Since then, much has changed. Levin is out at Teva ($TEVA) after a brutal showdown over reorganizing the company, and pidiluzumab--designed to block the PD-1 checkpoint receptor and unleash an immune system attack on cancer--just posted promising results from a small Phase II study on relapsed follicular lymphoma that matched it with Rituxan. And those checkpoint receptor drugs that Levin had ceded to the leaders in the field have emerged as one of the hottest R&D arenas in the industry, which may help open a second chapter in the story of pidilizumab.

After a little more than 15 months of therapy, 19 of the 29 patients--or 66%--taking the combo had a complete or partial response, says Sattva Neelapu, the lead investigator at the University of Texas MD Anderson Cancer Center. Most of that group, 15 patients--or 52%--had a complete response, says Neelapu, an associate professor of lymphoma/myeloma. And the drug produced none of the grade 3 or 4 adverse events that raise safety concerns, triggering only "mild effects" among a group of patients with a median age of 60.

"Rituximab treatment alone usually achieves a 40 percent overall response rate and about 11 percent complete responses," Neelapu said in a statement. "And the side effect profile of the combination is about the same as rituximab alone. Adding pidilizumab greatly improves responses so far at little cost in additional side effects."

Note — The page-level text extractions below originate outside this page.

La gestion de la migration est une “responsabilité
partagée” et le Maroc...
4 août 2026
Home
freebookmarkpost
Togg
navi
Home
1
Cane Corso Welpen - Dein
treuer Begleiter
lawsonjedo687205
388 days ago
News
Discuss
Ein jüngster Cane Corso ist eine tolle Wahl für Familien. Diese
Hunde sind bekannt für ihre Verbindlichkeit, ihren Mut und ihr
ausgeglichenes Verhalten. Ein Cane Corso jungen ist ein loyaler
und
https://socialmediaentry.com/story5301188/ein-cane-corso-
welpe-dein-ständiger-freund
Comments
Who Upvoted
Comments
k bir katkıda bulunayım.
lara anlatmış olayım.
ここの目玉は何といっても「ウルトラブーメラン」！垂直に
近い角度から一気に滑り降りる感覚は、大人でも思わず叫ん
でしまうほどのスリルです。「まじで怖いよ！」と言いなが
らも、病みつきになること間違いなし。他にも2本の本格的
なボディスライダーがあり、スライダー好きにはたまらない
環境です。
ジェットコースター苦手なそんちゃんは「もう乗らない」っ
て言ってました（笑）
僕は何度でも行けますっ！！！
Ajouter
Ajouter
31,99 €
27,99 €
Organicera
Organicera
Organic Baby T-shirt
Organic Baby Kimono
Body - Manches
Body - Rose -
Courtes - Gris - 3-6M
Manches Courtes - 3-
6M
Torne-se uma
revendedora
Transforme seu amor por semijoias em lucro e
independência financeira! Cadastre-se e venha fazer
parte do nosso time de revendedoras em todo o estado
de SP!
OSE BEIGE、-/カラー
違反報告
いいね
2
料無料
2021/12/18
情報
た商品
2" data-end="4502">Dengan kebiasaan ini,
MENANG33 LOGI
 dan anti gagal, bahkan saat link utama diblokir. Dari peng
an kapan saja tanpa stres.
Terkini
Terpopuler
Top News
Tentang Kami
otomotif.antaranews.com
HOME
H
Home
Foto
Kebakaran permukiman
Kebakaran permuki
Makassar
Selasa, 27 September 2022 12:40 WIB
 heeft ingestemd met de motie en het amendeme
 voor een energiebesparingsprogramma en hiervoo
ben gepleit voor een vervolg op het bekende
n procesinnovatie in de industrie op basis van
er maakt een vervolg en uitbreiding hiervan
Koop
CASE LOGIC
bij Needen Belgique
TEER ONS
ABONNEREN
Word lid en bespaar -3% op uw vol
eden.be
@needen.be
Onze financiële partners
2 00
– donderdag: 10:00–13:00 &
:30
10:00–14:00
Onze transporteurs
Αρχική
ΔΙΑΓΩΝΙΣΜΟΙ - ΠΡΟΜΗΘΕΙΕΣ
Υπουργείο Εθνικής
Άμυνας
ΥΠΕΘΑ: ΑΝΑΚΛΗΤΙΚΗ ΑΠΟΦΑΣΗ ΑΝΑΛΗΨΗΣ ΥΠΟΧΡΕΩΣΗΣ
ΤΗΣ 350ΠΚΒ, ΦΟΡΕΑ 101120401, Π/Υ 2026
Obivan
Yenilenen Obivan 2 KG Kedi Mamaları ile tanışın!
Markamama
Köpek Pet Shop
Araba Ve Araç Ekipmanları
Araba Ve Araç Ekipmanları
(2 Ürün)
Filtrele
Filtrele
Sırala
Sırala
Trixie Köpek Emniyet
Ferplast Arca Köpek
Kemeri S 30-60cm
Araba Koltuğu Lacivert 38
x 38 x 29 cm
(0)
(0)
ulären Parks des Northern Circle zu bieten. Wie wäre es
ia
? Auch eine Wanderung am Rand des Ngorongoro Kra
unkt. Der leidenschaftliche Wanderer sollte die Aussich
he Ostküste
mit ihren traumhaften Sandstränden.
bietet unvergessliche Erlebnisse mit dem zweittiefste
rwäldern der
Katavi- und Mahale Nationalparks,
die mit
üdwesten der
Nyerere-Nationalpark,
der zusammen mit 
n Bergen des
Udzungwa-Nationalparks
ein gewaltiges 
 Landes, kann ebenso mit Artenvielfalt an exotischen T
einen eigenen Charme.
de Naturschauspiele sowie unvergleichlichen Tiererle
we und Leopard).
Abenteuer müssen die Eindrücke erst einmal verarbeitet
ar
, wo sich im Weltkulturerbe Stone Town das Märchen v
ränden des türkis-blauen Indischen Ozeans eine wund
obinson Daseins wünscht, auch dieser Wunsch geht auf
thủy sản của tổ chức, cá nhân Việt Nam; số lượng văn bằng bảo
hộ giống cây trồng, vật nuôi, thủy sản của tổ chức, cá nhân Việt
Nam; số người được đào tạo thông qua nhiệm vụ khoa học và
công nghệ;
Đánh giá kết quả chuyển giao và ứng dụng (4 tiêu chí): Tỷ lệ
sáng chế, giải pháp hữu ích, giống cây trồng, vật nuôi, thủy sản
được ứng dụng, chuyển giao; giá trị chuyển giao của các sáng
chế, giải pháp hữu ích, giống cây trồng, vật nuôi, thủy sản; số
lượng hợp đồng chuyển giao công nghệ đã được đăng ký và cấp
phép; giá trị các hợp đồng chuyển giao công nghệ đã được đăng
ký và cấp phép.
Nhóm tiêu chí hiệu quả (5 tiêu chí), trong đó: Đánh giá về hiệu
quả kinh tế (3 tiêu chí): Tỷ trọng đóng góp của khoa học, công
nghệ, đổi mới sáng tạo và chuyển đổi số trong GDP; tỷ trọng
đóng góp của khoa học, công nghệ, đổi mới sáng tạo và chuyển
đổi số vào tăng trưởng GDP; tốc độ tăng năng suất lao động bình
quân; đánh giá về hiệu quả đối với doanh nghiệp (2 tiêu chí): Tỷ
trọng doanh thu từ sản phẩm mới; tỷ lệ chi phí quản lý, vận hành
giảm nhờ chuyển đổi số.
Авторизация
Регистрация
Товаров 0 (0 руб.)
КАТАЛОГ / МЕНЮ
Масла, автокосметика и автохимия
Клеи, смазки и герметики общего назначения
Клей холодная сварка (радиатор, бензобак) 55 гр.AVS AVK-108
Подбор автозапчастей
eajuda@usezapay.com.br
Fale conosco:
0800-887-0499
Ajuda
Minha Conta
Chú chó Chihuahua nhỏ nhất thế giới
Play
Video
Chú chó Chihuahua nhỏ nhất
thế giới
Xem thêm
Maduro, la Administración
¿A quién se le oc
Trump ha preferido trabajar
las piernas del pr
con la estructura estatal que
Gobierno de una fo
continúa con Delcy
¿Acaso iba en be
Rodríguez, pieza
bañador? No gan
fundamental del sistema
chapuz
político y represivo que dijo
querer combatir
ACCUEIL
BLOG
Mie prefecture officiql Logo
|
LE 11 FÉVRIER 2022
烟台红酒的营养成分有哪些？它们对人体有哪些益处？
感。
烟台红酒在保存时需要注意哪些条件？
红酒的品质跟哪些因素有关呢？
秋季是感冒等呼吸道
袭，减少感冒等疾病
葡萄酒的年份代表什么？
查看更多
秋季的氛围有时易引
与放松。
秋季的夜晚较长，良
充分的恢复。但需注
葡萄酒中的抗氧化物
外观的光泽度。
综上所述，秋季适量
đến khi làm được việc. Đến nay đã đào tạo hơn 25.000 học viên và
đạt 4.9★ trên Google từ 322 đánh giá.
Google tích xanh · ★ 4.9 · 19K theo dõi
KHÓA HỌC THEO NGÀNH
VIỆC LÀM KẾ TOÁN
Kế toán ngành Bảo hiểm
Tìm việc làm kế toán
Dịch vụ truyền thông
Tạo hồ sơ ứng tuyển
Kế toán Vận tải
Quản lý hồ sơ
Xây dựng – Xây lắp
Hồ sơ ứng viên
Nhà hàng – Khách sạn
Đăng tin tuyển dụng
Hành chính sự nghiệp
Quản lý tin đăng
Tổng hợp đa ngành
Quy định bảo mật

Since Levin decided to dump the company's immunotherapy program, checkpoint receptor drugs have become all the rage in the industry. Bristol-Myers Squibb, Merck and Roche have seized the lead, pushing along some of the most closely watched development programs in the industry. Targeting the PD-1 or complementary PD-L1 receptor unleashes a T-cell attack on cancer cells, essentially deactivating a cloaking mechanism that has prevented an immune response. At Bristol-Myers Squibb investigators have been racing ahead with nivolumab, combining it with Yervoy against melanoma, while Merck ($MRK) hurries along MK-3475 and Roche ($RHHBY) focuses on its own PD-L1 program.

Behind them you'll find AstraZeneca ($AZN) and others looking at a wide variety of combination therapies and new strategies that are expected to quickly unfold as investigators put these programs on the fast track. Now, coming up from the back of the pack, comes a new contender with Phase II data.